Task directions — All entries need to be written out verbatim, with pictures omitted.
_ _ _ _
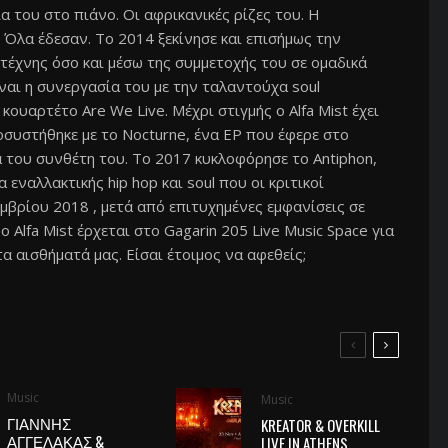
α του στο πιάνο. Οι αφρικανικές ρίζες του. Η
 Όλα έδεσαν. Το 2014 ξεκίνησε και επισήμως την
τέχνης όσο και μέσω της συμμετοχής του σε ομαδικά
ναι η συνεργασία του με την ταλαντούχα soul
ουαρτέτο Are We Live. Μέχρι στιγμής ο Alfa Mist έχει
συστήθηκε με το Nocturne, ένα EP που έφερε στο
α του συνθέτη του. Το 2017 κυκλοφόρησε το Antiphon,
 εναλλακτικής hip hop και soul που οι κριτικοί
βρίου 2018 , μετά από επιτυχημένες εμφανίσεις σε
ο Alfa Mist έρχεται στο Gagarin 205 Live Music Space για
α αισθήματά μας. Είσαι έτοιμος να αφεθείς;
Music
Music
ΓΙΑΝΝΗΣ
KREATOR & OVERKILL
ΑΓΓΕΛΑΚΑΣ &
LIVE IN ATHENS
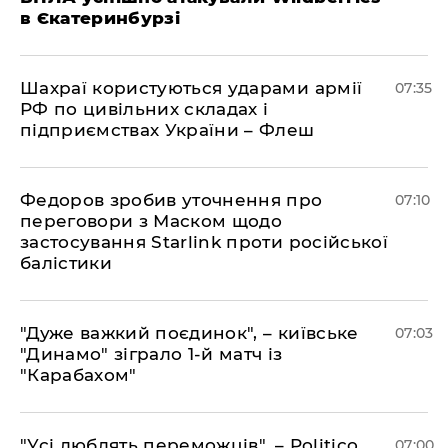
в Єкатеринбурзі
Шахраї користуються ударами армії
07:35
РФ по цивільних складах і
підприємствах України – Флеш
Федоров зробив уточнення про
07:10
переговори з Маском щодо
застосування Starlink проти російської
балістики
"Дуже важкий поєдинок", – київське
07:03
"Динамо" зіграло 1-й матч із
"Карабахом"
"Усі люблять переможців", – Politico
07:00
_ _ _ _
Output of the task —
α του στο πιάνο. Οι αφρικανικές ρίζες του. Η
 Όλα έδεσαν. Το 2014 ξεκίνησε και επισήμως την
τέχνης όσο και μέσω της συμμετοχής του σε ομαδικά
ναι η συνεργασία του με την ταλαντούχα soul
ουαρτέτο Are We Live. Μέχρι στιγμής ο Alfa Mist έχει
συστήθηκε με το Nocturne, ένα EP που έφερε στο
α του συνθέτη του. Το 2017 κυκλοφόρησε το Antiphon,
 εναλλακτικής hip hop και soul που οι κριτικοί
βρίου 2018 , μετά από επιτυχημένες εμφανίσεις σε
ο Alfa Mist έρχεται στο Gagarin 205 Live Music Space για
α αισθήματά μας. Είσαι έτοιμος να αφεθείς;
Music
Music
ΓΙΑΝΝΗΣ
KREATOR & OVERKILL
ΑΓΓΕΛΑΚΑΣ &
LIVE IN ATHENS
в Єкатеринбурзі
Шахраї користуються ударами армії
07:35
РФ по цивільних складах і
підприємствах України – Флеш
Федоров зробив уточнення про
07:10
переговори з Маском щодо
застосування Starlink проти російської
балістики
"Дуже важкий поєдинок", – київське
07:03
"Динамо" зіграло 1-й матч із
"Карабахом"
"Усі люблять переможців", – Politico
07:00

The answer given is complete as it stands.